1971-07-31
By Jyoti Sen Gupta
Page: 45
The history of the communist movement and their sympathisers in East Pakistan has always been filled with divisions and dramatic rivalries. Now the crisis has come, only one group still holds aloof, refusing to put Bengali nationalism before its revolutionary goals.
Calcutta
THE four hard-line factions of the EPCP-ML (East Pakistan Communist Party - Marxist Leninist) agree armed revolution is the only way to free the 75 million Bengalis from the clutches of the "capitalist-backed" military dictatorship of Pakistan. But they remain factions because of differences among the leaders as to a programme. Some put peasant uprising first and others felt urban workers should give the lead. Another proposal was for joint action by peasants and workers.
There also was some basic difference as to general aims. One group held obsessively to its belief that jotedars (small land-owners) must be eliminated and that the major revolutionary effort should be devoted to this goal. The leadership was sharply divided about this assumption - with most feeling total war against the "capitalists" of West Pakistan who were exploiting the eastern wing through non-Bengali armed forces should be given priority.

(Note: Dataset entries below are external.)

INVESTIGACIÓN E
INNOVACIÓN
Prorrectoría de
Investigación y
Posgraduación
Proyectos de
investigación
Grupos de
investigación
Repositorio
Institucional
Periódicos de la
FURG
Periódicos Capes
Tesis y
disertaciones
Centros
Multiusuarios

China is barely involved in East Pakistan's communist activities, though the umbrella of NAP (National Awami Party) leader Maulana Bashani covered communists who were pro-Peking until March, when President Yahya Khan started what was virtually a war against East Pakistan, ruthlessly using Chinese arms to kill Bengalis-and helped by the aid Peking promptly rushed to Islamabad. If China ever had a hand in anything in East Pakistan it was in the training of several thousand Mizos and Nagas in guerilla warfare against India. The East Bengal regiment also received such training from the Chinese: today its personnel is part of the Mukti Fauj (liberation army) which still continues the struggle against the Government's troops.
In the wake of the civil war, most communist groups have reversed their attitude to China, now stigmatised as an imperialist power which is unmoved by the plight of the toilers, the underdogs and the exploited. Perhaps the only group which still retains some respect for the Chinese leadership is the one led by Mohammed Toha and Abdul Huq.
Otherwise, the political ranks have closed in order to fight the common enemy-West Pakistan's military dictatorship.
In a series of secret conferences held at first in Bangla Desh (Bengali Nation) and then in Calcutta, and on two subsequent occasions, Toha's representative was absent. The meetings discussed the creation of a joint national liberation front and election of a war cabinet. But by the last meeting, Maulana Bashani supported a one-party leadership, perhaps remembering his past bitter experience of united fronts. This made it clear the communist's proposal was not accepted. The prime minister of the self-proclaimed state of Bangla Desh, Tajuddin Ahmed, immediately - though without specifically mentioning it-ruled out a joint front. His explanation was the present liberation war should not be fought by any one party but by the entire Bengali nation.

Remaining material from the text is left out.